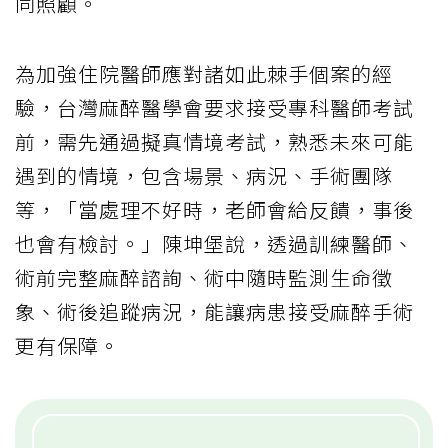
同照顧。
為加強住院醫師應對諸如此棘手個案的經
驗，台灣麻醉醫學會要求接受專科醫師考試
前，需先通過擬真情境考試，熟悉未來可能
遇到的情境，包含場景、病況、手術團隊
等，「當處理不好時，老師會給反饋，事後
也會有檢討。」陳坤堡說，透過訓練醫師、
術前完整麻醉諮詢、術中隨時監測生命徵
象、術後追蹤病況，能讓病患接受麻醉手術
更有保障。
........
#### [Assignment]
No pictures should appear in the copy, and each record above is to be returned exactly.

#### [Result of the task]
同照顧。
為加強住院醫師應對諸如此棘手個案的經
驗，台灣麻醉醫學會要求接受專科醫師考試
前，需先通過擬真情境考試，熟悉未來可能
遇到的情境，包含場景、病況、手術團隊
等，「當處理不好時，老師會給反饋，事後
也會有檢討。」陳坤堡說，透過訓練醫師、
術前完整麻醉諮詢、術中隨時監測生命徵
象、術後追蹤病況，能讓病患接受麻醉手術
更有保障。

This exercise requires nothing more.